A líder religiosa do Candomblé, Bernardete Souza Ferreira, 42 anos, que, na semana passada, foi algemada, arrastada pelos cabelos e jogada por soldados da Polícia Militar da Bahia num formigueiro, por ter pedido explicações para a invasão da área do Incra, onde vive em Ilhéus – o Assentamento Dom Hélder Câmara – denunciou que os mesmos policiais que praticaram a violência contra ela, continuam soltos e passaram a intimidar testemunhas.
“Estamos apreensivos em relação aos policiais. Eles já estiveram na casa de uma das testemunhas.

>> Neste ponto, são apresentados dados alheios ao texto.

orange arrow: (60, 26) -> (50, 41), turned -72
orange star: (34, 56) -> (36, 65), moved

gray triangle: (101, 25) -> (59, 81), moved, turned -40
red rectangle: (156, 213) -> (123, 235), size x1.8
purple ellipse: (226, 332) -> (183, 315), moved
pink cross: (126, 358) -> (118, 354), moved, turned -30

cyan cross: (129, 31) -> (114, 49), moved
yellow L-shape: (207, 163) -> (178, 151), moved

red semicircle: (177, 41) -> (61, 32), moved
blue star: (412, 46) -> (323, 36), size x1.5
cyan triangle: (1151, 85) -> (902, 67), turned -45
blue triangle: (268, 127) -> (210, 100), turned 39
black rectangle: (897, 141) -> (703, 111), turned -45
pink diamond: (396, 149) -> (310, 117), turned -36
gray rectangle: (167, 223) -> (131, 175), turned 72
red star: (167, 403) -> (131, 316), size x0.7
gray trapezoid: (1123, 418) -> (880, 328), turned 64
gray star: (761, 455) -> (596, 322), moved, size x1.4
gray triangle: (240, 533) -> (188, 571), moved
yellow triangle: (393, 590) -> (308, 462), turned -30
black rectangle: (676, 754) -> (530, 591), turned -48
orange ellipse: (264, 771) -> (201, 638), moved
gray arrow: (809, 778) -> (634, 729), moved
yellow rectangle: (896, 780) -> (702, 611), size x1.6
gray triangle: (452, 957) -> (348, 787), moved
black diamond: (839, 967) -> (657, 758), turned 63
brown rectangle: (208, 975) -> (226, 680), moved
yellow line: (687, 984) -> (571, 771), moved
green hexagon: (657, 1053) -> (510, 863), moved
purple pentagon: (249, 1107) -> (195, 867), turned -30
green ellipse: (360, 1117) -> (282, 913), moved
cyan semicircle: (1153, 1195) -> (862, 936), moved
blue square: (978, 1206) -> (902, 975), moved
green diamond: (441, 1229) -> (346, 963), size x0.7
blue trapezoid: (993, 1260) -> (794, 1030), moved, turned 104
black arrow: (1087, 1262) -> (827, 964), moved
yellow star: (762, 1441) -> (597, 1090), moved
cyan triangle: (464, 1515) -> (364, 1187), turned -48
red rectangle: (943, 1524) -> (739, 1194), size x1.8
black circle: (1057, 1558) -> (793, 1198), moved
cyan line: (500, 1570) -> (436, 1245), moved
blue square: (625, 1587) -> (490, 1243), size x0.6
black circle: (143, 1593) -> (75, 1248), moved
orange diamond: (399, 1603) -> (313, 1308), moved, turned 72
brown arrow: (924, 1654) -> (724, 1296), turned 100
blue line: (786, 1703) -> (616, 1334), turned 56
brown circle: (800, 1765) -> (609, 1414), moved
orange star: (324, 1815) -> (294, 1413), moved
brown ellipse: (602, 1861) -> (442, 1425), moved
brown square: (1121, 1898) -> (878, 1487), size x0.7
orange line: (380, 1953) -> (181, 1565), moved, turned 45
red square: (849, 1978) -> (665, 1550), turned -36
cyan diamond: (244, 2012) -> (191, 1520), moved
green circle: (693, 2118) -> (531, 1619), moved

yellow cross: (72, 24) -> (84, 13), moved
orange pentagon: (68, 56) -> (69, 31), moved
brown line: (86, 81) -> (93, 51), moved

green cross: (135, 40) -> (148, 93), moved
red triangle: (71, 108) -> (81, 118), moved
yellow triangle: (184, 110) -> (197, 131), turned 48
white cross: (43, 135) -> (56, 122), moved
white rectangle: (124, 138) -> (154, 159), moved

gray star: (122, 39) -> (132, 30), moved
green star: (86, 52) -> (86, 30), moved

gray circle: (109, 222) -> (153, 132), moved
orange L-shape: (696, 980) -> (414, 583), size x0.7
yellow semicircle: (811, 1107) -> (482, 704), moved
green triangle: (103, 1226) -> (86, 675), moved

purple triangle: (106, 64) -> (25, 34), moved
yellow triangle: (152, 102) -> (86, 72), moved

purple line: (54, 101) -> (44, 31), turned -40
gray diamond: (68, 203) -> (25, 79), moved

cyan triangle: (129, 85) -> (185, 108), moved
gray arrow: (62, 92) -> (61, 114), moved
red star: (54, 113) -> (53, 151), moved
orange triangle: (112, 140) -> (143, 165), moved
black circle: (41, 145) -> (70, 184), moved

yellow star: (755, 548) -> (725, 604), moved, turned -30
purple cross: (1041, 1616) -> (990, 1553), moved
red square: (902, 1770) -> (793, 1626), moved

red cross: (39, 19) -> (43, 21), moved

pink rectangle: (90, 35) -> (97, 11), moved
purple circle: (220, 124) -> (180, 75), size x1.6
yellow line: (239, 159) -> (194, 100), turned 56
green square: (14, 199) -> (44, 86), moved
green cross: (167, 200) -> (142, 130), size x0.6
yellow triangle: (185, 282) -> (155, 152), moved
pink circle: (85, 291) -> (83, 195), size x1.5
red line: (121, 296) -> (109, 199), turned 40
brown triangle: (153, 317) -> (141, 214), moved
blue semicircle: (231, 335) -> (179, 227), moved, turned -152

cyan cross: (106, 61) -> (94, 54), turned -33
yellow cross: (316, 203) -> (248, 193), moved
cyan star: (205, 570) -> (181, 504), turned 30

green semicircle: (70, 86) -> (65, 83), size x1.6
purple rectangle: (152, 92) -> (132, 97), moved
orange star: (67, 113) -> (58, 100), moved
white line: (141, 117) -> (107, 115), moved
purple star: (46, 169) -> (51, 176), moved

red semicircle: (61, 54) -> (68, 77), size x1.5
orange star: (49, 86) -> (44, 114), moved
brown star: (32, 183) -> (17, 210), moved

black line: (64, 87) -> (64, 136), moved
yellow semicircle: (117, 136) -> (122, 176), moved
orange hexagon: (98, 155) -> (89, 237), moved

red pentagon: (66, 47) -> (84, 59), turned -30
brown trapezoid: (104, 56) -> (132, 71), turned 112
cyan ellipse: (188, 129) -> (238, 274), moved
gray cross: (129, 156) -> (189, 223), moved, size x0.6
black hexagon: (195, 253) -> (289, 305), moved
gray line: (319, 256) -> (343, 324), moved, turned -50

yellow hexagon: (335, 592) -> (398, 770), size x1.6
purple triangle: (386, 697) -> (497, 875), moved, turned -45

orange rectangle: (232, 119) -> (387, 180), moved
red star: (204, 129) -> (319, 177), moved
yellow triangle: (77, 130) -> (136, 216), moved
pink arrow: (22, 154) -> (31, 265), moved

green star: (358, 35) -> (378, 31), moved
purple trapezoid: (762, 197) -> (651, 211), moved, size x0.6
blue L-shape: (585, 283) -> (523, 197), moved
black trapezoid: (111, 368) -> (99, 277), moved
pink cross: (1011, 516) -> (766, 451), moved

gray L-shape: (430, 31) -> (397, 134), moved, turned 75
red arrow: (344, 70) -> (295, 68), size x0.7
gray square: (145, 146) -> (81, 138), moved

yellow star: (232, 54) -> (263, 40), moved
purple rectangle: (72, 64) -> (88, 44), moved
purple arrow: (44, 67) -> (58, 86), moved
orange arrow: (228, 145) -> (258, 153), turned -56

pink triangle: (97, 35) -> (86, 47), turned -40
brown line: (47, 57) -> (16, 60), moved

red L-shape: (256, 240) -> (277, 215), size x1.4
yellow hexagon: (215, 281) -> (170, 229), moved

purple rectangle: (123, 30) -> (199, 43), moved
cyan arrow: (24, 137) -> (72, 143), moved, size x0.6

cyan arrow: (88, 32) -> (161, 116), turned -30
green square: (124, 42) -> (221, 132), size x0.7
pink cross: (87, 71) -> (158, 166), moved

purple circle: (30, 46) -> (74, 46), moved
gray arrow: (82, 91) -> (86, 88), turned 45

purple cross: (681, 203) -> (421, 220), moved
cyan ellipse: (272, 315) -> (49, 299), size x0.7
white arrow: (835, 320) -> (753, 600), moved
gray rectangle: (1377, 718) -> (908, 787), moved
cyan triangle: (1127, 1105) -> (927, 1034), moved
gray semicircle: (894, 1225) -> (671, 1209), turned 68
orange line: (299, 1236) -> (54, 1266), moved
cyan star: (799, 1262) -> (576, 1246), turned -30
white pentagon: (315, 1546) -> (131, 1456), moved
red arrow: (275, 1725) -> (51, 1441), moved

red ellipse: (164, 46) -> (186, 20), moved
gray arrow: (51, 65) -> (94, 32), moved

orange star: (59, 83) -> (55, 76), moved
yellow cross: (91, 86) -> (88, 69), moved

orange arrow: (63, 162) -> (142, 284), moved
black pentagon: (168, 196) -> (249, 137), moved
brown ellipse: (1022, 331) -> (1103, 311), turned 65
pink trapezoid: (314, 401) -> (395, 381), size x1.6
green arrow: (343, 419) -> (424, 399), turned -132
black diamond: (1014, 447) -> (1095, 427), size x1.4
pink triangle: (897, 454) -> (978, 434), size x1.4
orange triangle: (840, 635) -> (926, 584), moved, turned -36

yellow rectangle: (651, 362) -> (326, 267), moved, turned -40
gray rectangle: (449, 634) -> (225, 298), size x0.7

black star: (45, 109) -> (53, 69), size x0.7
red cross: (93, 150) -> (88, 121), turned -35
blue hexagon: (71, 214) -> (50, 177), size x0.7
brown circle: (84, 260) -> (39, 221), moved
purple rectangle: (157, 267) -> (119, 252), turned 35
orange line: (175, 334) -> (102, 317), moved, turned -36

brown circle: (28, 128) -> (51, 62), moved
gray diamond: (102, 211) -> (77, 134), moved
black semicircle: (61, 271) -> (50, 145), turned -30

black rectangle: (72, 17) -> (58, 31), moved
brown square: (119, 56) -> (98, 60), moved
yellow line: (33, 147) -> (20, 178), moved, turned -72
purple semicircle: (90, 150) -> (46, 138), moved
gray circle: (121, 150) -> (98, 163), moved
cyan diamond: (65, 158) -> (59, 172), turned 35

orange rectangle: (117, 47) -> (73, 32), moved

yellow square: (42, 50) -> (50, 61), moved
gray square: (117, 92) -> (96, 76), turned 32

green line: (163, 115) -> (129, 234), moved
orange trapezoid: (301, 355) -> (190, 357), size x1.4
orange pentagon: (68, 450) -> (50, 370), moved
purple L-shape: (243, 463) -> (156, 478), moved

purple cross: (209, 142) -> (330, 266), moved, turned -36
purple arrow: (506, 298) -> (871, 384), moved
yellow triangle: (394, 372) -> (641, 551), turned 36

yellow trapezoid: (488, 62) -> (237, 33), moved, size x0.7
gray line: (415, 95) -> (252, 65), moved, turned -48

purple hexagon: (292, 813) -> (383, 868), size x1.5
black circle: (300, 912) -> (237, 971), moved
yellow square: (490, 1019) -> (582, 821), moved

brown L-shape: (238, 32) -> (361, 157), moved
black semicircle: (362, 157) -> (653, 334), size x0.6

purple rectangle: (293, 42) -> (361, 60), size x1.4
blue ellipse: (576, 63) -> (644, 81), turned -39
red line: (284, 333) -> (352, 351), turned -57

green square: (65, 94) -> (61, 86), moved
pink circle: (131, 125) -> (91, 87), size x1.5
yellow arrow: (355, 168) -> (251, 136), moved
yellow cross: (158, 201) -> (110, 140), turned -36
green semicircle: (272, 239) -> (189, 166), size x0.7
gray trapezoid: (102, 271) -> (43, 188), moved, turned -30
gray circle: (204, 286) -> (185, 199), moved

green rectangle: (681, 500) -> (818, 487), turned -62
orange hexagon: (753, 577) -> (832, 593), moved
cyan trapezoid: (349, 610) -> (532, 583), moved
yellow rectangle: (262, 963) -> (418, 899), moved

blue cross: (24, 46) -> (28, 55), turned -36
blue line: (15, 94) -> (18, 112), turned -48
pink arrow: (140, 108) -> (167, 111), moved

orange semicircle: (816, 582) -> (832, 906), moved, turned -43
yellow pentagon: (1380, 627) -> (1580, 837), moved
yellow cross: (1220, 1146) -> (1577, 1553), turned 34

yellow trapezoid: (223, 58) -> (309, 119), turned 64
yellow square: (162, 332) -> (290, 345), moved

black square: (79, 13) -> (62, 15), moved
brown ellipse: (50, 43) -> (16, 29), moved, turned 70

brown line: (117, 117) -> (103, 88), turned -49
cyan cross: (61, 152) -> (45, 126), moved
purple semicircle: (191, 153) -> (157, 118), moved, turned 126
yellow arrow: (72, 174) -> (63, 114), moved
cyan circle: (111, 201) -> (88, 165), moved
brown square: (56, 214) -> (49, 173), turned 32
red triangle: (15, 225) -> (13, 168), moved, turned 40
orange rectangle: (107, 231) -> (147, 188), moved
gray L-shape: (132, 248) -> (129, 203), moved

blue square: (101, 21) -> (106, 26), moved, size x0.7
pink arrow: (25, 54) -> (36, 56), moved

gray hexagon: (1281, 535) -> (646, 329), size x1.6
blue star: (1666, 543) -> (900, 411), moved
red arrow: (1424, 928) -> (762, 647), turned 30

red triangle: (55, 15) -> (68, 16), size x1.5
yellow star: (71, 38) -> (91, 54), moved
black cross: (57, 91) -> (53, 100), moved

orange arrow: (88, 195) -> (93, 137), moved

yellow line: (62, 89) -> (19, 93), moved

Estes dias um policial que participou da violência esteve em um carro particular na casa da Grace Kely, uma moça que presenciou tudo o que aconteceu comigo”, denunciou.
Passados doze dias desde a violência que sofreu (depois de ser jogada no formigueiro, ela, algemada, foi lançada num camburão e deixada numa cela masculina), Bernadete disse que ainda custa a acreditar no que aconteceu.
“Eu mesmo ainda estou em estado de choque. Me custa acreditar que isso aconteceu em pleno século XXI”, afirmou, em entrevista concedida por telefone, do Assentamento D. Hélder Câmara, ao jornalista e editor de Afropress, Dojival Vieira.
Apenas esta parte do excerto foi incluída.